Developing good relationships with regulators in different jurisdictions is also important, according to Esslemont at Zedra. “There are different regulatory expectations in different jurisdictions,” he says. “It might be lighter touch in the UK but different in Jersey, Guernsey or Malta.
“Recently, we had to swiftly turn around a huge data request from the regulator in Malta. It was quite a challenge and digitisation was key to us being able to fulfil the request.”
Challenges of complexity
Digitising compliance and regtech ultimately needs individuals who understand both the expectations of a regulator as well as technical expertise to translate the process into an automated one. That brings its own challenges.
Fox says it is of utmost importance not to reduce regulatory standards that are set by the regulator.
However, one of the main challenges with technology is that it can be far too complex and uses algorithms that aren’t fully understood by the user.
“Individuals in the governance, risk and compliance arena have different skill sets – and their knowledge, skills and experience are of utmost importance when automating a process,” she says.
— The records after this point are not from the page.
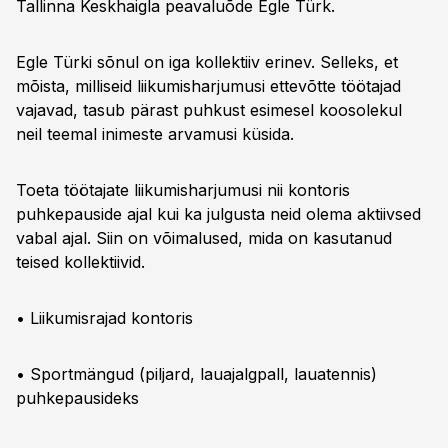
Tallinna Keskhaigla peavaluõde Egle Türk.
Egle Türki sõnul on iga kollektiiv erinev. Selleks, et
mõista, milliseid liikumisharjumusi ettevõtte töötajad
vajavad, tasub pärast puhkust esimesel koosolekul
neil teemal inimeste arvamusi küsida.
Toeta töötajate liikumisharjumusi nii kontoris
puhkepauside ajal kui ka julgusta neid olema aktiivsed
vabal ajal. Siin on võimalused, mida on kasutanud
teised kollektiivid.
• Liikumisrajad kontoris
• Sportmängud (piljard, lauajalgpall, lauatennis)
puhkepausideks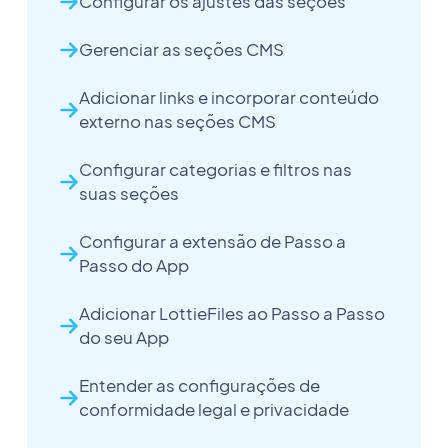
Configurar os ajustes das seções
Gerenciar as seções CMS
Adicionar links e incorporar conteúdo
externo nas seções CMS
Configurar categorias e filtros nas
suas seções
Configurar a extensão de Passo a
Passo do App
Adicionar LottieFiles ao Passo a Passo
do seu App
Entender as configurações de
conformidade legal e privacidade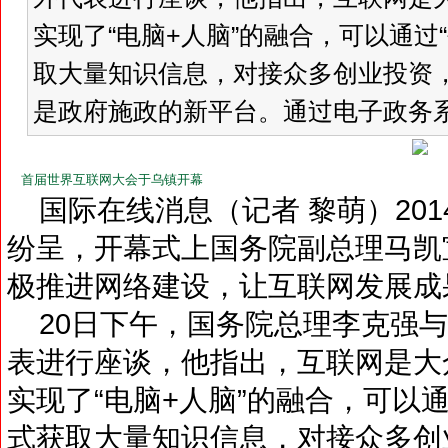
实现了“电脑+人脑”的融合，可以通过“
取大量知识信息，对接众多创业投资
是政府施政的新平台。通过电子政务系
首届世界互联网大会于乌镇开幕
国际在线消息（记者 黎萌）20
纷呈，开幕式上国务院副总理马凯
极推进网络建设，让互联网发展成果
20日下午，国务院总理李克强与
表进行座谈，他指出，互联网是大
实现了“电脑+人脑”的融合，可以通过
式获取大量知识信息，对接众多创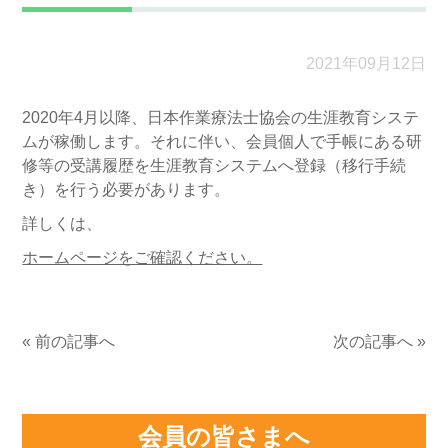
2021年09月12日
2020年4月以降、日本作業療法士協会の生涯教育システ
ムが稼働します。それに伴い、会員個人で手帳にある研
修等の受講履歴を生涯教育システムへ登録（移行手続
き）を行う必要があります。
詳しくは、
ホームページをご確認ください。
« 前の記事へ
次の記事へ »
会員の皆さまへ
“Where systems are too structured and where they are not adaptable to the client, they can cause errors that are not always identified.
She continues: “Imagine having to implement a manual monitoring programme just to monitor the technology itself, to ensure that it does what it is supposed to. That completely defeats the object of a platform.”
Neil Goradia, Managing Director at Kroll’s data insights and forensics division, echoes the point around skill sets. “The alignment of appropriate stakeholders – compliance, technology, operations – with senior-management buy-in is key.
“Such functions need to work together as a team, striving for a common goal. And firms should remember that digitisation is a means to an end – it does not replace individuals’ responsibilities. Rather, it should complement and support them.”